06/19/2017 09:00 EDT | Updated 06/19/2017 09:00 EDT

I was at a family BBQ last weekend when two of my siblings got into an argument. It was loud and reminded me of my house circa 1995 (the peak of our teenage years). I couldn't help but wonder whether my upcoming wedding would end up resembling a WWE match.

The drama sent my mom into a tailspin. Nobody likes to see their children fighting.

I wondered if it was good timing or bad that my mom and I had planned a 30-hour getaway to Ste Anne's Spa. Would she be too upset to enjoy herself or would the break from reality cheer her up? If there's anything that makes me happy, it's when everyone I love is happy, too.

I asked my mom if she wanted to postpone our trip. It was a relief that she still wanted to go. I had been looking forward to our girls trip and hoped the timing would work out okay after all.

When I really thought about it, going to Ste. Anne's in the aftermath of a family dispute seemed like a rather ironic coincidence. Twenty years ago when my three siblings and I lived at home, my parents went to Ste Anne's Spa for an overnight stay. In the middle of their trip they got a call from my brother: "Come home: we're all fighting."

My parents rushed home to sort us out. By the time they arrived, all was calm; they could have stayed and enjoyed themselves after all. That night, I felt sick with guilt. If only we could have gotten along, if only we'd behaved for another few hours, our parents could have taken their much-needed break. I've been determined ever since to make up for it.

Now was my chance, only now there was fighting again.

I had to turn things around for my mom and lift her spirits. The drive to Ste. Anne's from Toronto was easy--only one hour and 15 minutes. When we arrived, we were awed by the flowers, gardens, landscaping and old stone buildings dating back to the 1800s. Even more surprising was how relaxed everyone looked lounging around and having tea in their plush white spa robes. It felt like we'd landed on another planet.

We checked in at reception and were given a tour of the property. "Here is the spa where you can have a eucalyptus steam," our guide explained. "There's our 36-degree current pool and the 104-degree hot tub," he said, extending his hand toward the pools. "And if you look outside you can see the swimming pool and hammocks and swings."

I tried to stifle my laughter but I couldn't.

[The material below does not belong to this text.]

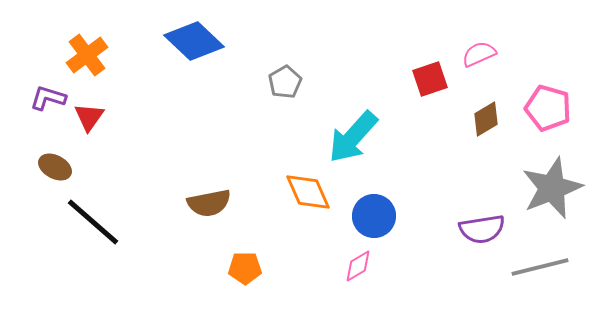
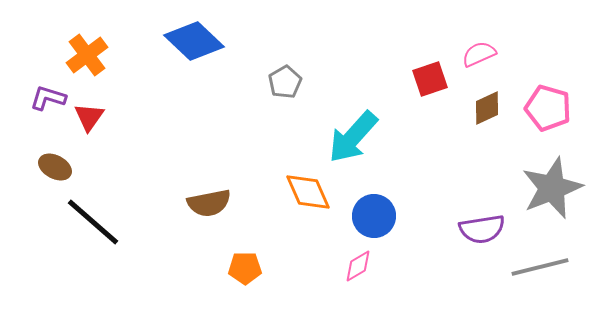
brown diamond: moved 1 px right, 11 px up; rotated 6 degrees clockwise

I had a funny joke and it was bursting to get out. "That's great," I said, snorting with laughter. "My mom loves to swing!"

"No I don't," my mom told our guide. "I get motion sickness."

Nice recovery, I thought to myself. Our guide understood, too.

"Well if you go into the serenity room over there your daughter might not be able to tease you as much," our guide joked.

From then on my mom and I couldn't stop laughing. Everything was somehow so funny. We were like two school girls for an entire day. It was so relaxing and fun to be together. We ate lunch on the patio, explored the gardens, took a painting class together, had tea and later in the evening we had dinner. Since they invite guests to bring their own wine, I went up to the room and brought down two cans of wine I'd stashed in my bag.

"We'll just need a straw," I told our server. We giggled some more. What kind of classy ladies come to a three-course dinner with cans of wine?

At night we read our books and went to bed beside each other in a big king bed. In the morning, we biked to the gym, worked out together, returned to the spa for breakfast and read some more. Finally it was time for our spa treatments and then lunch at Ste. Anne's Bakery before returning home.

As we headed back, we no longer needed to speak about our family drama. Thoughts of any arguments had vanished. We felt relaxed, rejuvenated, and ready to plan our next little getaway.

As I write, my skin is still slick with oil from the spa. I still smell of coconut. My oil painting is framed and ready to be hung. And my mom and I are still laughing.

I'm not sure I can ever make up for what happened 20 years ago. I can't undo whatever typical aggravation comes with having a large family, but we can build new memories and experiences. And we can always laugh.